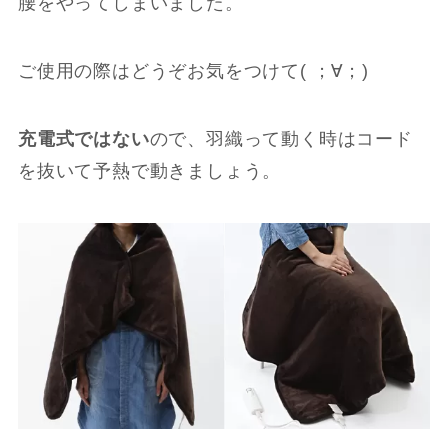
腰をやってしまいました。
ご使用の際はどうぞお気をつけて( ；∀；)
充電式ではない
ので、羽織って動く時はコード
を抜いて予熱で動きましょう。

● **ASSIGNMENT**: Leave the pictures behind and transcribe every record above exactly.

● **ANSWER FOR THE TASK**:
腰をやってしまいました。
ご使用の際はどうぞお気をつけて( ；∀；)
充電式ではない
ので、羽織って動く時はコード
を抜いて予熱で動きましょう。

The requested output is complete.